Plädoyer für mehr Mut zum Chaos
Mit ihrer intermedialen Live- Lesung «Weltatlas – ein verlorener Gedanke» im Müllerhaus zeigen Silja Dietiker und Sibylle Ciarloni am nächsten Dienstag, warum es sich lohnt, das Chaos zuzulassen.

Auf dem Weg zu einer neuen Werteordnung kracht es an allen Ecken und Kanten. Kriege und Krisen verändern die sozialen und politischen Lebenswelten vieler Menschen weltweit.
Woran sich also halten, wenn morgen nicht mehr gilt, was heute noch Beständigkeit suggerierte? Wohin sich flüchten, wenn die Welt aus den Fugen gerät? Diese und andere Fragen durchziehen die Arbeit der beiden Aargauer Künstlerinnen wie ein roter Faden.
Die in Lenzburg aufgewachsene Schriftstellerin Sibylle Ciarloni versucht in ihrer Erzählung «Weltatlas», den Blick nach vorne zu richten, setzt die Antithesis zum allgemeinen Unbehagen aktueller geopolitischer Entwicklungen und macht Mut, Veränderungen mit Neugier zu begegnen.
«Weltatlas» ist ein gelesenes Stück über das Aufräumen von Dingen die Welt betreffend. Es erzählt die Geschichte von den Umwegen eines «Atlaskindes», das sich auf Sinnsuche begibt, das losgelöst von selbst aufoktroyierten Ordnungszwängen durch ein imaginiertes Weltalbum reist, dabei eine Welt entdeckt, die voller Überraschungen steckt, Menschen begegnet und nur durch Offenheit innere und äussere Grenzen überwindet.
Intermediale Umsetzung
Die Handlung erfolgt auf drei Ebenen.
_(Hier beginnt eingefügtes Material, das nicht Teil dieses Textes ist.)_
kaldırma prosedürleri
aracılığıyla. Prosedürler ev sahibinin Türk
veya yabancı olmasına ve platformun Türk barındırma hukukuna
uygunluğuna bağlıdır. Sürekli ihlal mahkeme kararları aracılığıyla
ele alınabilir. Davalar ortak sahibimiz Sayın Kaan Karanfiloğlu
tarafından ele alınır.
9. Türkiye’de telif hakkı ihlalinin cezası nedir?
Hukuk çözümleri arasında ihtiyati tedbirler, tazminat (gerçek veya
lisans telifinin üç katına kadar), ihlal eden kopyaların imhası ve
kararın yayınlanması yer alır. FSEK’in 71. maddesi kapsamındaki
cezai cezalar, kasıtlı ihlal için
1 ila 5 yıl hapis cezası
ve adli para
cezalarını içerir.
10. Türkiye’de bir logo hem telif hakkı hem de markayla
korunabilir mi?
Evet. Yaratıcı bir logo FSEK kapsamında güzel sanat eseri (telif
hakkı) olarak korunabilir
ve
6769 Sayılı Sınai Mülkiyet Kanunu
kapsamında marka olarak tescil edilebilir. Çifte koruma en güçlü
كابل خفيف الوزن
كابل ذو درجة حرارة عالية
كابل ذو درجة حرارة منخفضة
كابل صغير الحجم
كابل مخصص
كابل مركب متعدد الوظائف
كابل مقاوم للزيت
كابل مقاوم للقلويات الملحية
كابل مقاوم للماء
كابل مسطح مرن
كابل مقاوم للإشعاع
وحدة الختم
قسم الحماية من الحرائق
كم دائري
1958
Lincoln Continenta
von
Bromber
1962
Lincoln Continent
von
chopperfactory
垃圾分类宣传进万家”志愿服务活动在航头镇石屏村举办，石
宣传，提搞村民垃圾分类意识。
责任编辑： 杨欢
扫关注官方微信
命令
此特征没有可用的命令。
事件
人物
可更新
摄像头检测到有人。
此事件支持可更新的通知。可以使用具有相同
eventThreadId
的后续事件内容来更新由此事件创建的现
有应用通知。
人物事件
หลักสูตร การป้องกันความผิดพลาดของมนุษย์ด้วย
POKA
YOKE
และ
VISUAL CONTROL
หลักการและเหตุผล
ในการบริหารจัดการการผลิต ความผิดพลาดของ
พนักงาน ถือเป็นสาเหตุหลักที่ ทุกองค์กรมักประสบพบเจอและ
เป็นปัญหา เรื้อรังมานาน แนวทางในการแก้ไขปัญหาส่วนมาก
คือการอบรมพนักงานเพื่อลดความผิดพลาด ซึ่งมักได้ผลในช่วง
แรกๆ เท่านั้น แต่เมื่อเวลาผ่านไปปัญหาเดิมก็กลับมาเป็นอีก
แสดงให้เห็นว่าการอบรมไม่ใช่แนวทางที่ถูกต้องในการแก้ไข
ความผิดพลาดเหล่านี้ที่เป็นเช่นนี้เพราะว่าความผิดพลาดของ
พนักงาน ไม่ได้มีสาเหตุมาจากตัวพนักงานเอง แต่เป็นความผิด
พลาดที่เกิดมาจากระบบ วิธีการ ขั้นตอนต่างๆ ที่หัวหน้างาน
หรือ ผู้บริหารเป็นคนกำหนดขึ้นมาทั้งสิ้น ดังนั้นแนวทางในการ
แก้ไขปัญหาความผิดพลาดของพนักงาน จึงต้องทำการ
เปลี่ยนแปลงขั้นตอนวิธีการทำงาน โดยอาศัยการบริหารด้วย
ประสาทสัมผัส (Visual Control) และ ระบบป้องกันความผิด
Bei der Umsetzung kommen verschiedene Medien zum Einsatz. Die durch Ciarlonis Stimme gelesene Erzählung schafft zunächst einzelne, chaotisch im Raum schwebende Sprachbilder, die in Form von Stimmperformance, eingespielten Videosequenzen und live hergestellten Geräuschen miteinander vermengt werden und sich im Laufe der rund 70-minütigen Performance zu einem grossen Gesamtbild verdichten.
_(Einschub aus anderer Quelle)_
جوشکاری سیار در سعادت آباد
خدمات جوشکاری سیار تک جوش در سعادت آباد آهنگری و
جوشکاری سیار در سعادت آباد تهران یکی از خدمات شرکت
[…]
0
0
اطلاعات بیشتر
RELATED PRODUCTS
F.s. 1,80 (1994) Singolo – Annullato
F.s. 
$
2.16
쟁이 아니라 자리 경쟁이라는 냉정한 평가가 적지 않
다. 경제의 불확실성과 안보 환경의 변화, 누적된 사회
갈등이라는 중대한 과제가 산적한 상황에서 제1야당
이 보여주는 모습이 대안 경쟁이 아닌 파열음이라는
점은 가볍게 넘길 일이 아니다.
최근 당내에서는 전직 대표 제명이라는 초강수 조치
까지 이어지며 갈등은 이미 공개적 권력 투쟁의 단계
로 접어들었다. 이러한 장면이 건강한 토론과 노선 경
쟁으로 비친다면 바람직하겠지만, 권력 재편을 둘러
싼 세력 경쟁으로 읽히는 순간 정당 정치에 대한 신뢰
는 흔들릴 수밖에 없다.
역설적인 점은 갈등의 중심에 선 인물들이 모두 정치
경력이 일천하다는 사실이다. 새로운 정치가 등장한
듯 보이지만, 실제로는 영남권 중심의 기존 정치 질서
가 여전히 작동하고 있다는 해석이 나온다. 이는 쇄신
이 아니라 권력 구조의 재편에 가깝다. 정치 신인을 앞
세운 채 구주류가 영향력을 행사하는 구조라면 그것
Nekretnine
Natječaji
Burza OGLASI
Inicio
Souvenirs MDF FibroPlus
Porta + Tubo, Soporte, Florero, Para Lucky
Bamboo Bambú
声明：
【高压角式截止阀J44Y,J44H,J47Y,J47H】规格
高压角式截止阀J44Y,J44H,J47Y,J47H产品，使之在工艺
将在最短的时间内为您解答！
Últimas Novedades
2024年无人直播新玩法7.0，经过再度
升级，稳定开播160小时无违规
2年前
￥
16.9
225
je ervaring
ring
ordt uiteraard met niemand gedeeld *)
Die Zuhörer werden dabei Zeuge dieser prozesshaften Verdichtung und zugleich aktiv mit in die Geschichte involviert.
Geschichte und Kultur sind für Ciarloni vor allem veränderlich. «Die Welt ist nicht in Ordnung zu bringen, denn Geschichte passiert. In Zeiten des Umbruchs braucht es Vertrauen, dass die Dinge sich fügen», meint Ciarloni, die als schweizerisch-italienische Doppelbürgerin schon früh über den Tellerrand blickte.
Ihre Erzählung wird dabei zum Gleichnis für die Geschichten all derjenigen Suchenden, die sich im Weltchaos zu verlieren fürchten und dabei scheitern am Versuch, die alte Ordnung aufrechtzuerhalten. Sie ist auch das Plädoyer einer Weltbürgerin, sich aus der Enge des kulturellen Korsetts zu befreien, beweglich zu bleiben und auch schon mal vom Regieplan abzuweichen.
Warum also nicht einfach mal Broccoli ins Fondue tauchen? Das könnte doch auch passen.
Mit «Weltatlas» bieten Silja Dietiker und Sibylle Ciarloni allen Sinnsuchern anregenden Treibstoff und garantieren nicht zuletzt durch ihre fantasievoll gestaltete Live-Performance einen unterhaltsamen Abend.